=== Begin Enclosure ===

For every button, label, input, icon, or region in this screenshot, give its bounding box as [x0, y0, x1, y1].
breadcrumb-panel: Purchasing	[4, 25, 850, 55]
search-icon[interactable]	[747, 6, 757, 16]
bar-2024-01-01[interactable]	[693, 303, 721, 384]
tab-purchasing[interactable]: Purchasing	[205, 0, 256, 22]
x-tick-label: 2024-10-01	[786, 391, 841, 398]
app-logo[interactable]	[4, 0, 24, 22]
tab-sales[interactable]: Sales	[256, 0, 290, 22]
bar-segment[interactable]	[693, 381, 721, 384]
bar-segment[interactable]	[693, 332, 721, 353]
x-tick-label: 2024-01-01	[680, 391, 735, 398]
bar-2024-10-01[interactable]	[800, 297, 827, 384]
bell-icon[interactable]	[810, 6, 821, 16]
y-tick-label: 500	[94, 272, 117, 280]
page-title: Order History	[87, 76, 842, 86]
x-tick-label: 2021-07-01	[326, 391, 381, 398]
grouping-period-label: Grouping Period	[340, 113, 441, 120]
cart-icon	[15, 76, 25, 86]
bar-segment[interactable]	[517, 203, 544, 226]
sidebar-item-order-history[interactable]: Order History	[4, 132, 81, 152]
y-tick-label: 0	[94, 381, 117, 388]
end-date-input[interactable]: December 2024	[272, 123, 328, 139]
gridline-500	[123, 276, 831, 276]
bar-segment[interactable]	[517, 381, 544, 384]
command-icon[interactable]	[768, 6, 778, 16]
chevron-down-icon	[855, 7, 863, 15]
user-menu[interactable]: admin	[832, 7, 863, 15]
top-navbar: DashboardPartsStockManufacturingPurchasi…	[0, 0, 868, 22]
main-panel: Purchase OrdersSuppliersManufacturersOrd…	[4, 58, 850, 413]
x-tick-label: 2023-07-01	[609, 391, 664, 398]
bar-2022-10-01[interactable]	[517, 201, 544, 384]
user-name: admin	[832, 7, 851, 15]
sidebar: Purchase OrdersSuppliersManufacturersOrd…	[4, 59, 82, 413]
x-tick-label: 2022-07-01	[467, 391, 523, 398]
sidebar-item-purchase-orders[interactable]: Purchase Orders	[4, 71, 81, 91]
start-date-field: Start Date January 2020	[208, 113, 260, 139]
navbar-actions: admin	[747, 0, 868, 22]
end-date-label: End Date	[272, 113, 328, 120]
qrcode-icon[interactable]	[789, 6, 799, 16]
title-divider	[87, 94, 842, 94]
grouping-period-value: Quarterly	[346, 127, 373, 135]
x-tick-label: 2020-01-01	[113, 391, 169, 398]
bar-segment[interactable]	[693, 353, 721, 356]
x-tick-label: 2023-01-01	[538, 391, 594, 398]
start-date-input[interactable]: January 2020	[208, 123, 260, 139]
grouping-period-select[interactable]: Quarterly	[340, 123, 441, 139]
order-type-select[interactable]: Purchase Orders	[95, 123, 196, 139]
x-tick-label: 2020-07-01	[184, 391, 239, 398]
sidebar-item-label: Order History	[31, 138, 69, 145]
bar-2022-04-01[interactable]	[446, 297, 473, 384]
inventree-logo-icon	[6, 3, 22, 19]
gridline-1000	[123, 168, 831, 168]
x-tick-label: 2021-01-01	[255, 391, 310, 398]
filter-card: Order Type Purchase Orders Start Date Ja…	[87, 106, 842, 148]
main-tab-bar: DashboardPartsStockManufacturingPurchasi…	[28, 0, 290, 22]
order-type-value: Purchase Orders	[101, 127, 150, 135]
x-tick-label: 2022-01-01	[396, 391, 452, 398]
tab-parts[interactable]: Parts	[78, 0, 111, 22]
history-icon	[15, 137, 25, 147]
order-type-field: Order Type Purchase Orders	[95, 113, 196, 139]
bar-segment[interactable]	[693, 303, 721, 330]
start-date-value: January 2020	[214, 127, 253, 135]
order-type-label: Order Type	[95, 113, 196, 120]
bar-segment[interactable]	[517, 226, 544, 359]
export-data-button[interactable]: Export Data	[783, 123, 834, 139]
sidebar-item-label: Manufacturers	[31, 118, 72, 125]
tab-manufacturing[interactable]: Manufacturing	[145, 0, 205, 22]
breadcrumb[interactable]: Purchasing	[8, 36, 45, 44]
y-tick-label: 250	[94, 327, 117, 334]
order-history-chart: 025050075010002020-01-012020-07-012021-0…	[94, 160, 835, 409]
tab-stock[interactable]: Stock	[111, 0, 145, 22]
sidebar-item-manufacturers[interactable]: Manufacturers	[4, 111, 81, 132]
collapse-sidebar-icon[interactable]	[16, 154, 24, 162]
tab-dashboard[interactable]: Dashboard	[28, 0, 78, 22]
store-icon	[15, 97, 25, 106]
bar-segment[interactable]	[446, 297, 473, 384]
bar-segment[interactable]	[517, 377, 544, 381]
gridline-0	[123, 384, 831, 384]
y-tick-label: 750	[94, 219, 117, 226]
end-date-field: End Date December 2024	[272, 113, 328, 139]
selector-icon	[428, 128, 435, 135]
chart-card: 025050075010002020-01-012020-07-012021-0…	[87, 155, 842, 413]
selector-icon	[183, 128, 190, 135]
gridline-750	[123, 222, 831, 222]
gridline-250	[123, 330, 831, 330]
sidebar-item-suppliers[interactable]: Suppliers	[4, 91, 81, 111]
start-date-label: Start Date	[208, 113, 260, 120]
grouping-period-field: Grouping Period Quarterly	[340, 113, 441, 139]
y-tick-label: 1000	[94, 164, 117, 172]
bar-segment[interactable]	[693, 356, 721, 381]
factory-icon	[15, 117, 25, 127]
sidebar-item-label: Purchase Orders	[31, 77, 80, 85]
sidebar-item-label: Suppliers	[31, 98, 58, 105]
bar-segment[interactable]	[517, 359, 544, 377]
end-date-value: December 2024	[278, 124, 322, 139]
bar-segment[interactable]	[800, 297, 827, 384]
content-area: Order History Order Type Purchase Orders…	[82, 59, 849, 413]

=== End Enclosure ===

From the listing above, reproduce all the lines exactly.

For every button, label, input, icon, or region in this screenshot, give its bounding box as [x0, y0, x1, y1].
breadcrumb-panel: Purchasing	[4, 25, 850, 55]
search-icon[interactable]	[747, 6, 757, 16]
bar-2024-01-01[interactable]	[693, 303, 721, 384]
tab-purchasing[interactable]: Purchasing	[205, 0, 256, 22]
x-tick-label: 2024-10-01	[786, 391, 841, 398]
app-logo[interactable]	[4, 0, 24, 22]
tab-sales[interactable]: Sales	[256, 0, 290, 22]
bar-segment[interactable]	[693, 381, 721, 384]
bar-segment[interactable]	[693, 332, 721, 353]
x-tick-label: 2024-01-01	[680, 391, 735, 398]
bar-2024-10-01[interactable]	[800, 297, 827, 384]
bell-icon[interactable]	[810, 6, 821, 16]
y-tick-label: 500	[94, 272, 117, 280]
page-title: Order History	[87, 76, 842, 86]
x-tick-label: 2021-07-01	[326, 391, 381, 398]
grouping-period-label: Grouping Period	[340, 113, 441, 120]
cart-icon	[15, 76, 25, 86]
bar-segment[interactable]	[517, 203, 544, 226]
sidebar-item-order-history[interactable]: Order History	[4, 132, 81, 152]
y-tick-label: 0	[94, 381, 117, 388]
end-date-input[interactable]: December 2024	[272, 123, 328, 139]
gridline-500	[123, 276, 831, 276]
bar-segment[interactable]	[517, 381, 544, 384]
command-icon[interactable]	[768, 6, 778, 16]
chevron-down-icon	[855, 7, 863, 15]
user-menu[interactable]: admin	[832, 7, 863, 15]
top-navbar: DashboardPartsStockManufacturingPurchasi…	[0, 0, 868, 22]
main-panel: Purchase OrdersSuppliersManufacturersOrd…	[4, 58, 850, 413]
x-tick-label: 2023-07-01	[609, 391, 664, 398]
bar-2022-10-01[interactable]	[517, 201, 544, 384]
user-name: admin	[832, 7, 851, 15]
sidebar: Purchase OrdersSuppliersManufacturersOrd…	[4, 59, 82, 413]
x-tick-label: 2022-07-01	[467, 391, 523, 398]
sidebar-item-purchase-orders[interactable]: Purchase Orders	[4, 71, 81, 91]
start-date-field: Start Date January 2020	[208, 113, 260, 139]
navbar-actions: admin	[747, 0, 868, 22]
end-date-label: End Date	[272, 113, 328, 120]
qrcode-icon[interactable]	[789, 6, 799, 16]
title-divider	[87, 94, 842, 94]
grouping-period-value: Quarterly	[346, 127, 373, 135]
x-tick-label: 2020-01-01	[113, 391, 169, 398]
bar-segment[interactable]	[693, 353, 721, 356]
x-tick-label: 2023-01-01	[538, 391, 594, 398]
start-date-input[interactable]: January 2020	[208, 123, 260, 139]
grouping-period-select[interactable]: Quarterly	[340, 123, 441, 139]
order-type-select[interactable]: Purchase Orders	[95, 123, 196, 139]
x-tick-label: 2020-07-01	[184, 391, 239, 398]
sidebar-item-label: Order History	[31, 138, 69, 145]
bar-2022-04-01[interactable]	[446, 297, 473, 384]
inventree-logo-icon	[6, 3, 22, 19]
gridline-1000	[123, 168, 831, 168]
x-tick-label: 2021-01-01	[255, 391, 310, 398]
filter-card: Order Type Purchase Orders Start Date Ja…	[87, 106, 842, 148]
main-tab-bar: DashboardPartsStockManufacturingPurchasi…	[28, 0, 290, 22]
order-type-value: Purchase Orders	[101, 127, 150, 135]
x-tick-label: 2022-01-01	[396, 391, 452, 398]
tab-parts[interactable]: Parts	[78, 0, 111, 22]
history-icon	[15, 137, 25, 147]
order-type-field: Order Type Purchase Orders	[95, 113, 196, 139]
bar-segment[interactable]	[693, 303, 721, 330]
start-date-value: January 2020	[214, 127, 253, 135]
order-type-label: Order Type	[95, 113, 196, 120]
bar-segment[interactable]	[517, 226, 544, 359]
export-data-button[interactable]: Export Data	[783, 123, 834, 139]
sidebar-item-label: Manufacturers	[31, 118, 72, 125]
tab-manufacturing[interactable]: Manufacturing	[145, 0, 205, 22]
breadcrumb[interactable]: Purchasing	[8, 36, 45, 44]
y-tick-label: 250	[94, 327, 117, 334]
order-history-chart: 025050075010002020-01-012020-07-012021-0…	[94, 160, 835, 409]
tab-stock[interactable]: Stock	[111, 0, 145, 22]
sidebar-item-manufacturers[interactable]: Manufacturers	[4, 111, 81, 132]
collapse-sidebar-icon[interactable]	[16, 154, 24, 162]
tab-dashboard[interactable]: Dashboard	[28, 0, 78, 22]
store-icon	[15, 97, 25, 106]
bar-segment[interactable]	[446, 297, 473, 384]
bar-segment[interactable]	[517, 377, 544, 381]
gridline-0	[123, 384, 831, 384]
y-tick-label: 750	[94, 219, 117, 226]
end-date-field: End Date December 2024	[272, 113, 328, 139]
selector-icon	[428, 128, 435, 135]
chart-card: 025050075010002020-01-012020-07-012021-0…	[87, 155, 842, 413]
selector-icon	[183, 128, 190, 135]
gridline-750	[123, 222, 831, 222]
gridline-250	[123, 330, 831, 330]
sidebar-item-suppliers[interactable]: Suppliers	[4, 91, 81, 111]
start-date-label: Start Date	[208, 113, 260, 120]
grouping-period-field: Grouping Period Quarterly	[340, 113, 441, 139]
y-tick-label: 1000	[94, 164, 117, 172]
bar-segment[interactable]	[693, 356, 721, 381]
factory-icon	[15, 117, 25, 127]
sidebar-item-label: Purchase Orders	[31, 77, 80, 85]
sidebar-item-label: Suppliers	[31, 98, 58, 105]
bar-segment[interactable]	[517, 359, 544, 377]
end-date-value: December 2024	[278, 124, 322, 139]
bar-segment[interactable]	[800, 297, 827, 384]
content-area: Order History Order Type Purchase Orders…	[82, 59, 849, 413]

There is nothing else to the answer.